Injectable Contraceptive for Men Passes Clinical Trials, Awaits Approval in India
Designed to replace surgical vasectomies, its effectiveness lasts 13 years.
The race to develop the first, injectable form of male contraceptive has reached India.
Though many Indian men do feel it’s a notion too “graphic” to consider, the Hindustan Times reports that the Indian Council of Medical Research, a government-funded biomedical research agency, has successfully completed a clinical trial on an injectable male contraceptive.
Awaiting regulatory approval from the Indian government, Reversible Inhibition of Sperm Under Guidance (RISUG), is made of a compound called Styrene Maleic Anhydride and is effective for at least 13 years once injected.
A sperm blocker, RISUG has been in development since 1984, and its latest round of clinical trials saw 303 candidates recruited, with a 97.3% success rate, and no reported side effects.
The injectable product has been compared to America’s Vasalgel, the Parsemus Foundation’s gel-based, no-scalpel vasectomy alternative. Vasalgel is injected into the vas deferens, and if a man wishes to restore the flow of sperm, after months or years, the polymer can be dissolved and flushed out.
The only unique differences between Vasalgel and RISUG is that RISUG has been in development four-times as long as Vasalgel, and also has a finite, defined length of effectiveness.
Regarding RISUG’s marketplace potential, VG Somani, the drug controller general of India, said:
It’s the first in the world from India so we have to be extra careful about approval. We are looking at all aspects, especially the good manufacturing practice (GMP) certification that won’t raise any questions about its quality.
Ultimately, The Indian Council of Medical Research will potentially need to wait six to seven months for all the approvals to be granted before the product can be manufactured.
Is the Indian marketplace ready for RISUG? Given that the 2015-16 Indian National Family Health Survey shows that 12000% more Indian women opt for sterilization as compared to Indian men opting for a vasectomy, there certainly seems to be a marketplace for this solution.
Dr. Anup Kumar, Safdarjun Hospital’s head of urology and renal transplants, is also hopeful.

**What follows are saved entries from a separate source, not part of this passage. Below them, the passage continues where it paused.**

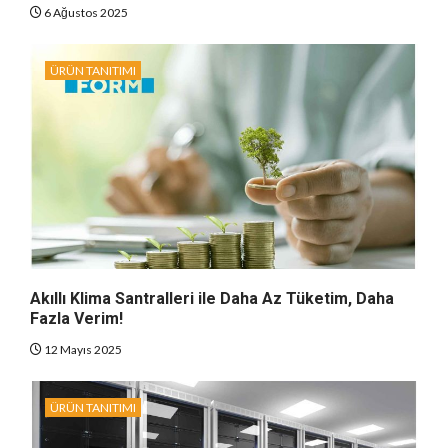
6 Ağustos 2025
ÜRÜN TANITIMI
Akıllı Klima Santralleri ile Daha Az Tüketim, Daha
Fazla Verim!
12 Mayıs 2025
ÜRÜN TANITIMI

“Non-surgical procedures are always preferred over surgical procedures because they will be safer and less invasive. More men are likely to opt for it,” he said.

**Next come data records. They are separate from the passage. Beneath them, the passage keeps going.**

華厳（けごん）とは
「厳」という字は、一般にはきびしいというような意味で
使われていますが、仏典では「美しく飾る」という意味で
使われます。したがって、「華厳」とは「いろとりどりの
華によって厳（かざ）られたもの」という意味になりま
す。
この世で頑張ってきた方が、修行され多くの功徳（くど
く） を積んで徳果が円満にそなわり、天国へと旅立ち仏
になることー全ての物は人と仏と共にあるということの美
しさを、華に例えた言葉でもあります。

However, when queried by VICE in regards to their interest in the gel-based injection, a 33-year-old gentleman named Abhay stated:
Our [testicles] are like family jewels, so if I have to resort to using any kind of contraceptive, I’d rather go for a pill.
In another opinion, Shreyes, 24, was a fan of male contraception to ease the burden of pregnancy or abortion from women, but, “thinks an injection may be too much for men.” His final answer when asked to choose between having sex with a RISUG injection or celibacy? “[I’d]rather not have sex at all.”